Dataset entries
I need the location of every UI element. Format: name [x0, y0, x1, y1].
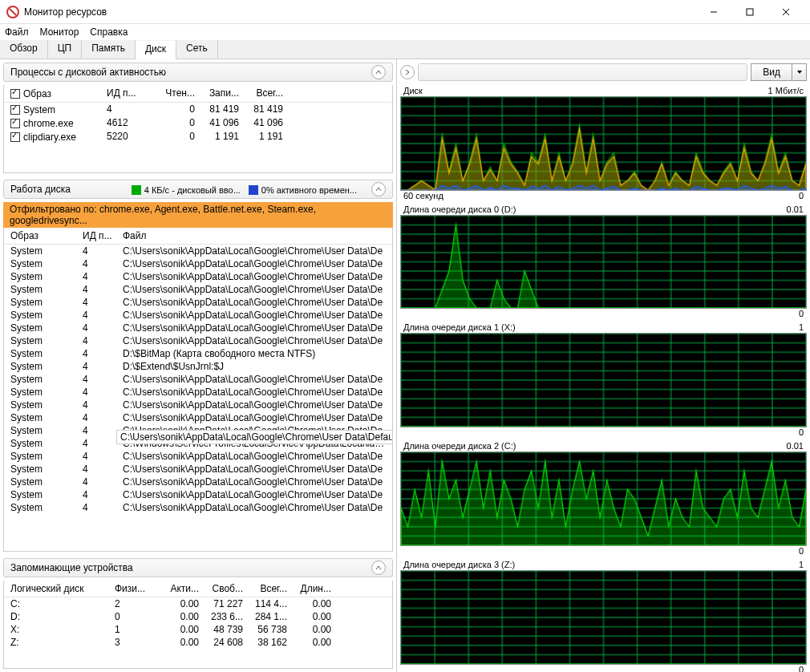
- disk-activity-title: Работа диска: [10, 184, 71, 195]
- chart-ymin: 0: [799, 665, 804, 672]
- chart-ymin: 0: [799, 427, 804, 437]
- table-row[interactable]: chrome.exe4612041 09641 096: [4, 116, 392, 130]
- chevron-up-icon[interactable]: [371, 65, 386, 79]
- chart-ymax: 0.01: [787, 441, 804, 451]
- col-file[interactable]: Файл: [123, 230, 386, 241]
- disk-activity-panel-header[interactable]: Работа диска 4 КБ/с - дисковый вво... 0%…: [3, 180, 393, 199]
- disk-activity-table: Образ ИД п... Файл System4C:\Users\sonik…: [3, 228, 393, 552]
- chart-block: Длина очереди диска 3 (Z:)10: [400, 559, 807, 672]
- table-row[interactable]: System4C:\Users\sonik\AppData\Local\Goog…: [4, 476, 392, 488]
- storage-title: Запоминающие устройства: [10, 562, 133, 573]
- table-row[interactable]: System4C:\Users\sonik\AppData\Local\Goog…: [4, 309, 392, 322]
- filter-bar[interactable]: Отфильтровано по: chrome.exe, Agent.exe,…: [3, 202, 393, 228]
- col-queue[interactable]: Длин...: [287, 583, 331, 594]
- chart-canvas: [400, 570, 807, 665]
- table-row[interactable]: System4C:\Users\sonik\AppData\Local\Goog…: [4, 399, 392, 411]
- col-write[interactable]: Запи...: [195, 87, 239, 99]
- checkbox-icon[interactable]: [10, 105, 20, 115]
- table-row[interactable]: System4C:\Users\sonik\AppData\Local\Goog…: [4, 270, 392, 283]
- right-pane: Вид Диск1 Мбит/с60 секунд0Длина очереди …: [397, 59, 810, 672]
- tab-disk[interactable]: Диск: [136, 41, 176, 59]
- table-row[interactable]: System4C:\Users\sonik\AppData\Local\Goog…: [4, 463, 392, 476]
- menu-file[interactable]: Файл: [5, 26, 29, 38]
- table-row[interactable]: System4C:\Users\sonik\AppData\Local\Goog…: [4, 373, 392, 386]
- menu-help[interactable]: Справка: [90, 26, 128, 38]
- checkbox-icon[interactable]: [10, 89, 20, 99]
- table-row[interactable]: System4C:\Users\sonik\AppData\Local\Goog…: [4, 245, 392, 257]
- chart-title: Длина очереди диска 0 (D:): [403, 204, 787, 214]
- table-row[interactable]: System4D:\$Extend\$UsnJrnl:$J: [4, 360, 392, 373]
- close-button[interactable]: [767, 1, 804, 23]
- chevron-up-icon[interactable]: [371, 182, 386, 196]
- tabbar: Обзор ЦП Память Диск Сеть: [0, 40, 810, 59]
- menu-monitor[interactable]: Монитор: [40, 26, 79, 38]
- tooltip: C:\Users\sonik\AppData\Local\Google\Chro…: [116, 430, 393, 444]
- table-row[interactable]: X:10.0048 73956 7380.00: [4, 623, 392, 636]
- view-dropdown-icon[interactable]: [792, 63, 807, 81]
- chart-block: Длина очереди диска 2 (C:)0.010: [400, 440, 807, 556]
- col-read[interactable]: Чтен...: [151, 87, 195, 99]
- col-active[interactable]: Акти...: [155, 583, 199, 594]
- checkbox-icon[interactable]: [10, 132, 20, 142]
- col-pid[interactable]: ИД п...: [83, 230, 123, 241]
- col-image[interactable]: Образ: [10, 230, 83, 241]
- chart-canvas: [400, 333, 807, 427]
- table-row[interactable]: System4081 41981 419: [4, 103, 392, 116]
- tab-cpu[interactable]: ЦП: [48, 40, 83, 59]
- titlebar: Монитор ресурсов: [0, 0, 810, 24]
- table-row[interactable]: System4C:\Users\sonik\AppData\Local\Goog…: [4, 501, 392, 514]
- table-row[interactable]: clipdiary.exe522001 1911 191: [4, 130, 392, 144]
- chevron-right-icon[interactable]: [400, 65, 415, 79]
- table-row[interactable]: System4C:\Users\sonik\AppData\Local\Goog…: [4, 296, 392, 309]
- col-total[interactable]: Всег...: [239, 87, 283, 99]
- chart-block: Длина очереди диска 0 (D:)0.010: [400, 204, 807, 319]
- processes-panel-header[interactable]: Процессы с дисковой активностью: [3, 63, 393, 82]
- col-total[interactable]: Всег...: [243, 583, 287, 594]
- table-row[interactable]: C:20.0071 227114 4...0.00: [4, 597, 392, 610]
- tab-memory[interactable]: Память: [82, 40, 136, 59]
- chart-xlabel: [403, 427, 799, 437]
- maximize-button[interactable]: [731, 1, 767, 23]
- chart-xlabel: [403, 546, 799, 556]
- col-image[interactable]: Образ: [10, 87, 107, 99]
- table-row[interactable]: System4C:\Users\sonik\AppData\Local\Goog…: [4, 334, 392, 347]
- chart-xlabel: [403, 665, 799, 672]
- table-row[interactable]: System4C:\Users\sonik\AppData\Local\Goog…: [4, 283, 392, 296]
- svg-rect-3: [747, 9, 753, 15]
- svg-marker-6: [797, 71, 802, 74]
- table-row[interactable]: System4C:\Users\sonik\AppData\Local\Goog…: [4, 257, 392, 270]
- table-row[interactable]: System4C:\Users\sonik\AppData\Local\Goog…: [4, 488, 392, 501]
- processes-table: Образ ИД п... Чтен... Запи... Всег... Sy…: [3, 85, 393, 173]
- chart-block: Длина очереди диска 1 (X:)10: [400, 322, 807, 437]
- tab-overview[interactable]: Обзор: [0, 40, 48, 59]
- tab-network[interactable]: Сеть: [176, 40, 218, 59]
- storage-table: Логический диск Физи... Акти... Своб... …: [3, 581, 393, 669]
- chart-ymin: 0: [799, 191, 804, 200]
- chart-canvas: [400, 451, 807, 546]
- col-phys[interactable]: Физи...: [115, 583, 155, 594]
- col-free[interactable]: Своб...: [199, 583, 243, 594]
- svg-line-1: [10, 9, 16, 15]
- table-row[interactable]: System4C:\Users\sonik\AppData\Local\Goog…: [4, 322, 392, 334]
- menubar: Файл Монитор Справка: [0, 24, 810, 40]
- legend-blue-icon: [249, 185, 258, 195]
- checkbox-icon[interactable]: [10, 119, 20, 128]
- table-row[interactable]: System4C:\Users\sonik\AppData\Local\Goog…: [4, 411, 392, 424]
- minimize-button[interactable]: [695, 1, 731, 23]
- table-row[interactable]: D:00.00233 6...284 1...0.00: [4, 610, 392, 623]
- storage-panel-header[interactable]: Запоминающие устройства: [3, 558, 393, 577]
- chart-title: Диск: [403, 86, 768, 95]
- chart-ymax: 1: [799, 322, 804, 332]
- col-pid[interactable]: ИД п...: [107, 87, 151, 99]
- right-header-spacer: [418, 63, 747, 81]
- left-pane: Процессы с дисковой активностью Образ ИД…: [0, 59, 397, 672]
- view-button[interactable]: Вид: [751, 63, 792, 81]
- table-row[interactable]: System4C:\Users\sonik\AppData\Local\Goog…: [4, 450, 392, 463]
- table-row[interactable]: System4C:\Users\sonik\AppData\Local\Goog…: [4, 386, 392, 399]
- chart-title: Длина очереди диска 3 (Z:): [403, 560, 799, 569]
- chart-title: Длина очереди диска 2 (C:): [403, 441, 787, 451]
- table-row[interactable]: System4D:\$BitMap (Карта свободного мест…: [4, 347, 392, 360]
- table-row[interactable]: Z:30.0024 60838 1620.00: [4, 636, 392, 649]
- chevron-up-icon[interactable]: [371, 561, 386, 575]
- col-logical[interactable]: Логический диск: [10, 583, 115, 594]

**EXERCISE PROMPT**
Among the lines above, find those with the string "Монитор" and copy them.

**RESULT OF THIS TASK**
- menu-monitor[interactable]: Монитор: [40, 26, 79, 38]
- titlebar: Монитор ресурсов: [0, 0, 810, 24]
- menubar: Файл Монитор Справка: [0, 24, 810, 40]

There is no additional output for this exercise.